FAO’s COAG focuses on how livestock sector transformation can contribute to achieving SDGs

cows 1532909 640The 27th Session of the Committee on Agriculture (COAG) on Sustainable Livestock for SDGs brought together more than 120 member nations, partners and the public at an open online session

FAO director-general QU Dongyu stated in his opening remarks that agricultural sectors and livestock farming, in particular, must move towards sustainability to enhance their contribution to food security, nutrition and healthy diets and to better recover from the COVID-19 pandemic and other challenges

A sustainable livestock sector will foster inclusive economic growth, improve livelihoods, maintain animal health and welfare, and address environmental issues, he added.

In his address to the members of the committee, representatives of the United Nations and Specialized Agencies and other delegates, the director-general stressed the need for a holistic and inclusive approach to the policies and technical actions of the livestock sector, including all stakeholders in the food system. In this regard, he stressed the vital role that the private sector needs to play and the importance of strong partnerships with the sector.

Noting that the combined impacts of COVID-19, its suppression measures and the subsequent global recession would increase the burden on family farmers and the most vulnerable, the director-general highlighted the need for increased support and investment in knowledge, infrastructure and technology for sustainable agriculture.

“Our assessment suggests that the pandemic may add up to 132 million people to the ranks of undernourished in the world in 2020. This would be disastrous, particularly in the context of the 2030 Agenda and the Sustainable Development Goals,” Qu said calling for an integrated agri-food system approach that addresses food security, livelihoods and the management of natural resources comprehensively and effectively.

In addition to COVID-19, agricultural and food systems are under increasing pressure from other unprecedented threats, such as climate change, affecting crop yields, reducing crop and animal diversity, and increasing the incidence and spread of pests and diseases, the FAO chief said.

“The people most vulnerable to climate shocks and natural hazards are the 2.5 billion small-scale farmers, herders, fishers and forest-dependent communities who derive their livelihoods from natural resources,” he noted.

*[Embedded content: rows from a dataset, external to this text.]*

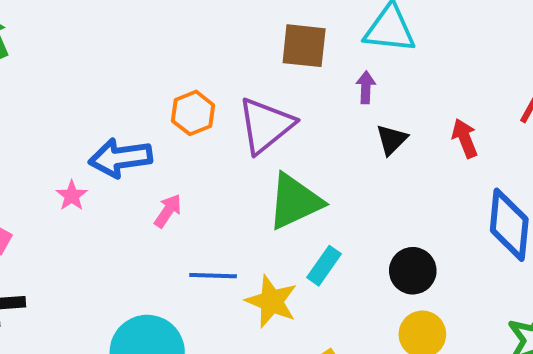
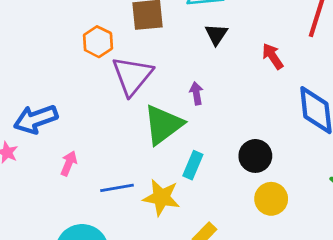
purple arrow: (366, 87) -> (196, 93), moved
orange hexagon: (193, 113) -> (98, 42), moved
black triangle: (392, 140) -> (216, 34), moved
pink arrow: (168, 211) -> (69, 163), moved

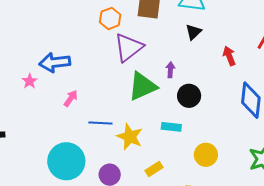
black circle: (255, 156) -> (189, 96), moved
cyan rectangle: (193, 165) -> (171, 127), moved, turned 60

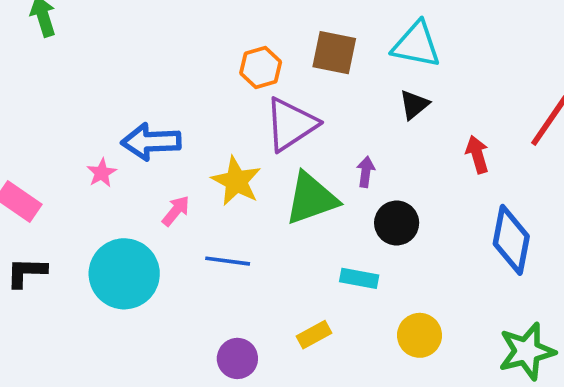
yellow star: (130, 137) -> (236, 181), moved
cyan circle: (66, 161) -> (124, 274), moved
yellow rectangle: (154, 169) -> (314, 335), moved

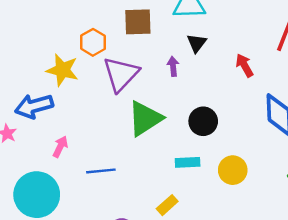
purple arrow: (366, 172) -> (173, 66), moved
yellow star: (236, 181) -> (62, 70), moved
yellow circle: (420, 335) -> (233, 170), moved

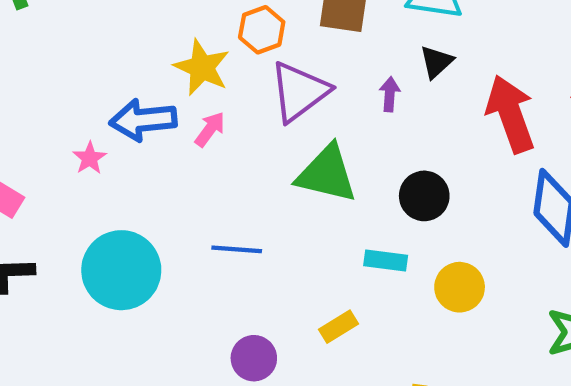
red arrow: (244, 65) -> (511, 114), size x1.8
green triangle: (145, 118) -> (327, 174), turned 36
pink arrow: (60, 147) -> (210, 129), moved

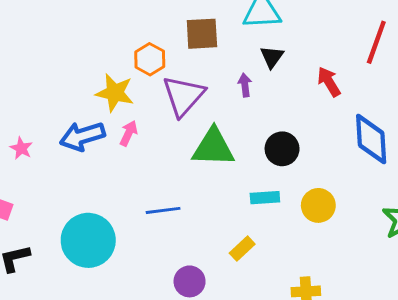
red arrow: (511, 114) -> (329, 82), size x0.6
pink star: (90, 158) -> (21, 148), moved

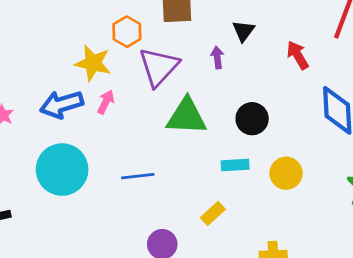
cyan circle: (88, 240) -> (62, 170), moved

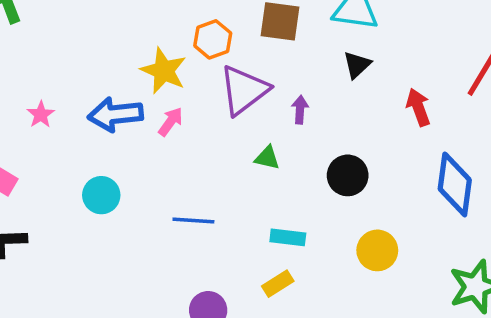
purple arrow: (217, 57) -> (300, 110), moved
green triangle: (187, 116) -> (267, 158), size x0.5
cyan rectangle: (235, 165) -> (288, 237), moved
cyan circle: (62, 170) -> (101, 195), size x0.6

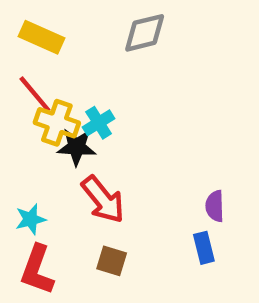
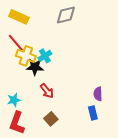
red arrow: (103, 200) -> (47, 91), size x0.7
brown square: (112, 261) -> (51, 119), turned 32

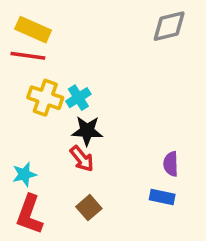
gray diamond: (66, 15) -> (169, 26), moved
red line: (16, 43) -> (28, 56), moved, turned -42
black star: (35, 67) -> (87, 131), moved
blue rectangle: (93, 113) -> (162, 197), turned -64

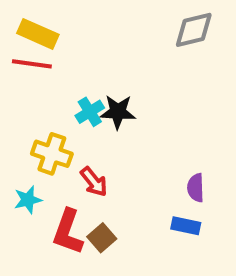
yellow cross: (45, 98) -> (52, 154), moved
black star: (87, 131) -> (118, 112), moved
red L-shape: (30, 215) -> (68, 232), moved

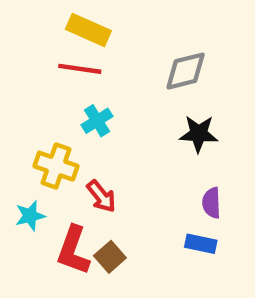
gray diamond: (194, 30) -> (186, 71), moved
yellow rectangle: (38, 34) -> (88, 30), moved
red line: (32, 64) -> (80, 69), moved
black star: (118, 112) -> (199, 134), moved

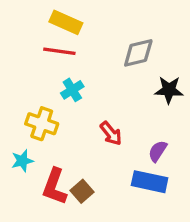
black star: (199, 134) -> (169, 90), moved
red arrow: (101, 196) -> (111, 133), moved
purple semicircle: (212, 203) -> (158, 151), turned 35
blue rectangle: (201, 244) -> (150, 182), size x1.5

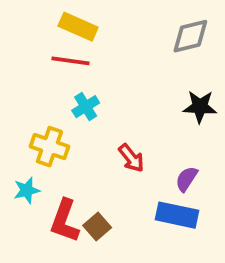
gray diamond: (138, 53) -> (190, 36), moved

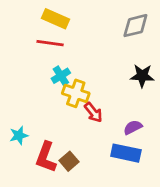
yellow cross: (49, 147) -> (76, 93), moved
purple semicircle: (187, 179) -> (133, 127), turned 30

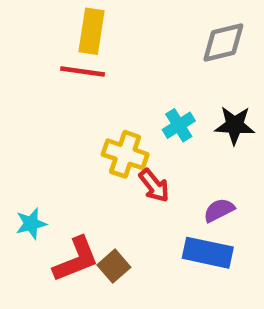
yellow rectangle: (55, 19) -> (92, 31), turned 75
cyan cross: (61, 76) -> (179, 125), moved
red L-shape: (46, 157) -> (76, 259), turned -132

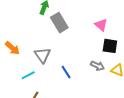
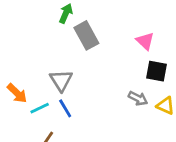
orange arrow: (12, 48) -> (17, 93), moved
blue line: (66, 72) -> (65, 108), moved

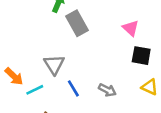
gray arrow: (138, 98) -> (107, 90), moved
blue line: (65, 108) -> (73, 88), moved

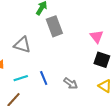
gray triangle: (54, 65) -> (22, 45), moved, turned -48
cyan line: (35, 90) -> (21, 78), moved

The director-general called on countries to step up efforts to address the root causes of hunger and malnutrition through transformative changes in the way we produce, distribute and consume food.

“To achieve this, we need to transform food and agriculture systems, ensure inclusiveness and equality; identify and implement innovative approaches and technologies in agriculture; move towards more sustainable and diversified patterns of production and consumption; and improve governance,” he concluded.